Джейн Остин - Леди Сьюзан (сборник)
– Ну, мой дорогой Вильям, каково твое мнение об этих девушках? Что касается меня, я нахожу их не такими невзрачными, как ожидала; но возможно, ты решишь, что я небеспристрастна к дочерям своего супруга, и возможно, ты прав… Они ведь действительно так похожи на сэра Джорджа, что нельзя не подумать…
– Моя дорогая Сьюзан, – воскликнул он, выказывая величайшее изумление, – ты ведь не думаешь на самом деле, что они хоть сколько-нибудь похожи на своего отца! Он ведь так некрасив!.. Но прошу прощения – я совершенно позабыл, с кем говорю…

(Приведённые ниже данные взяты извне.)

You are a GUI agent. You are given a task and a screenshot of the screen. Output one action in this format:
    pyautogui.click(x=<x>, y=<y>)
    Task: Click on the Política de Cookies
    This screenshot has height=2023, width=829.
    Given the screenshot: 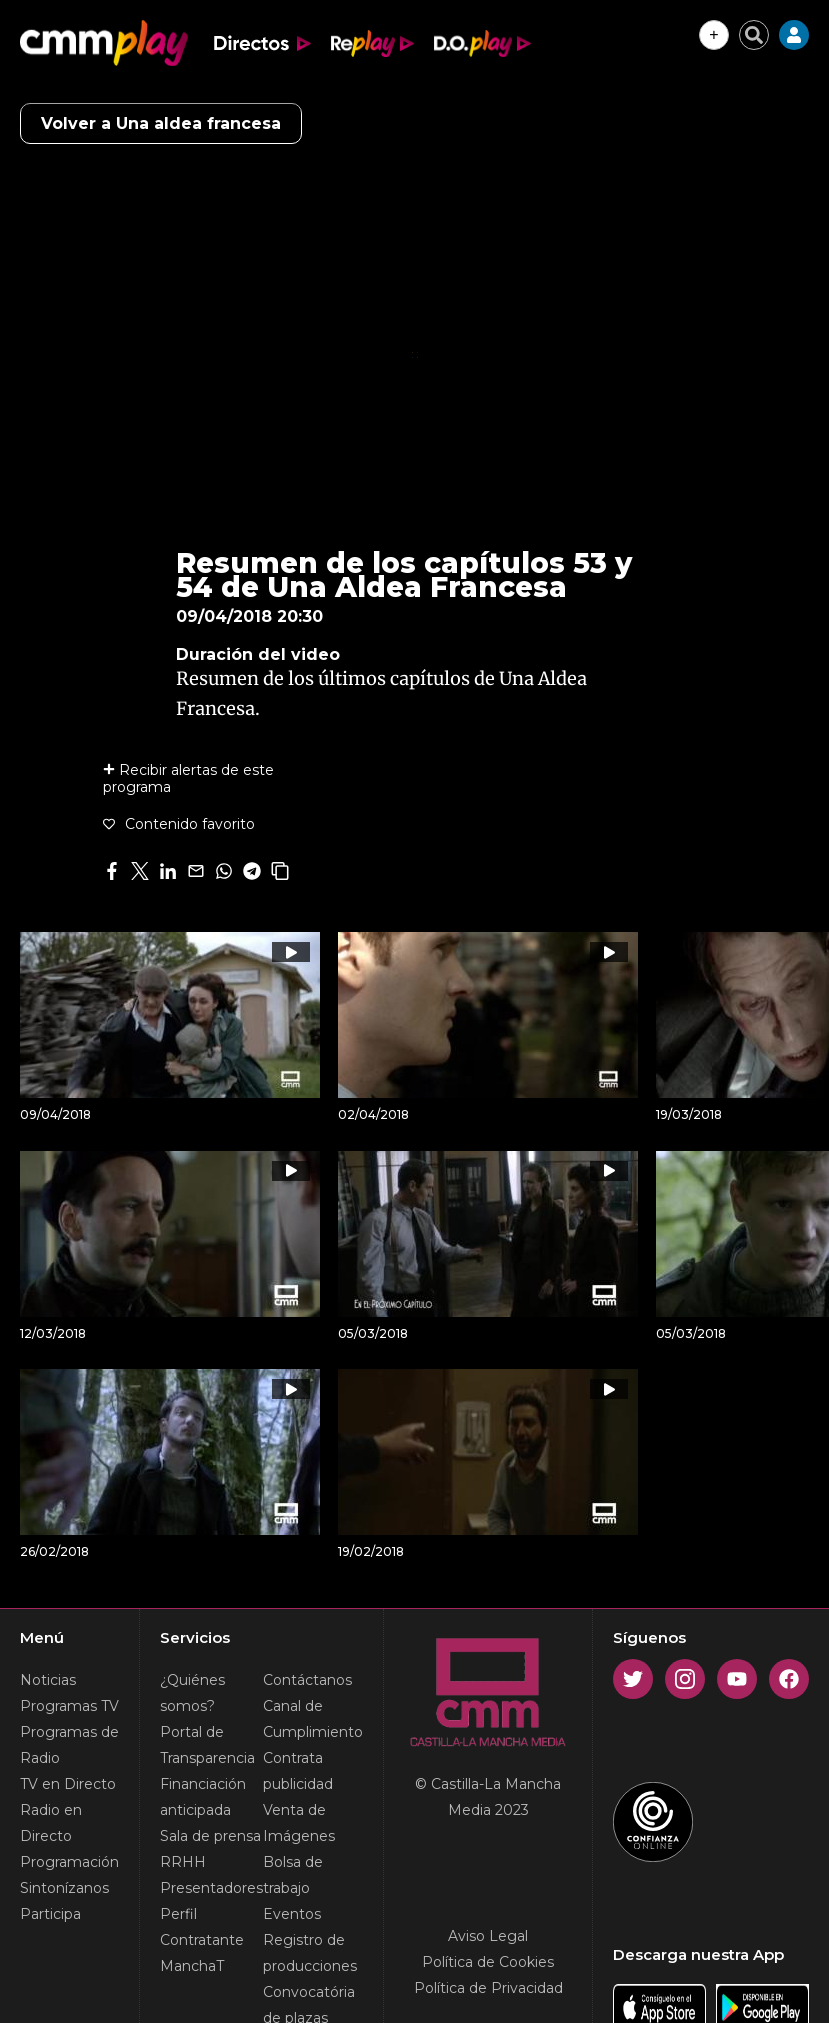 What is the action you would take?
    pyautogui.click(x=488, y=1962)
    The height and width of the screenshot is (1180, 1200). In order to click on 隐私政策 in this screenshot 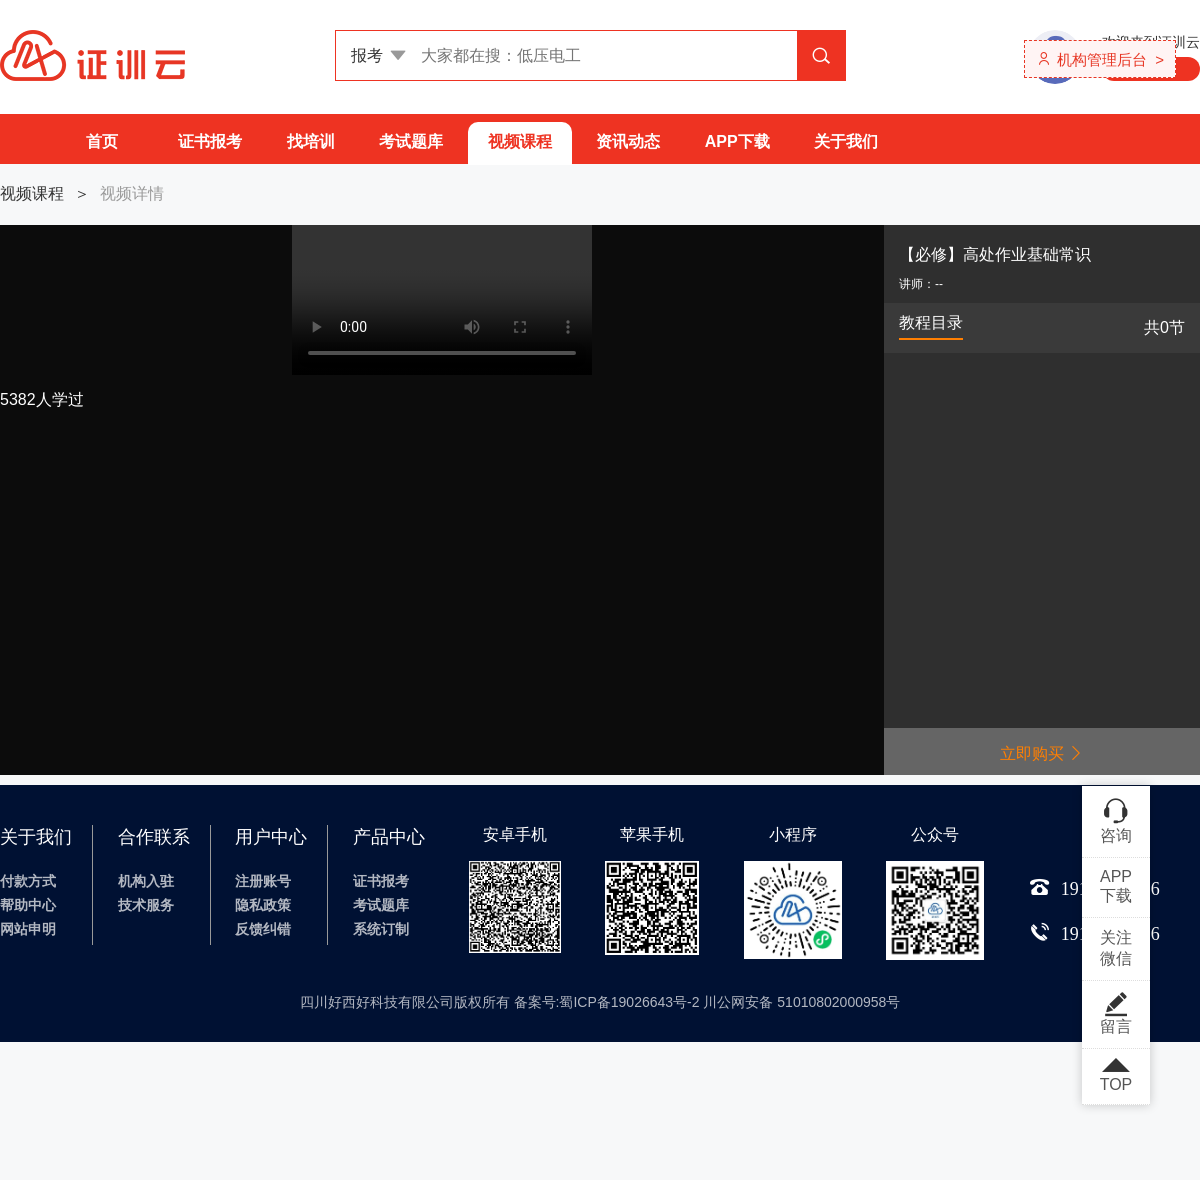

– О, умоляю, не стесняйся меня, – ответила я, – ведь всем известно, что сэр Джордж ужасно уродлив; уверяю тебя, я и сама всегда считала его страшилищем.
– Ты чрезвычайно удивляешь меня, – заметил Вильям, – тем, как отзываешься о сэре Джордже и его дочерях. Ты ведь не можешь и правда считать своего мужа настолько лишенным обаяния, как утверждаешь, и, конечно же, не можешь видеть никакого сходства между ним и обеими мисс Лесли, которые, по моему мнению, абсолютно на него не похожи и чрезвычайно красивы.
– Если таково твое мнение по отношению к девушкам, оно вовсе не доказывает красоту их отца, ведь если они нисколько на него не похожи и одновременно очень красивы, естественным будет предположить, что он весьма неказист.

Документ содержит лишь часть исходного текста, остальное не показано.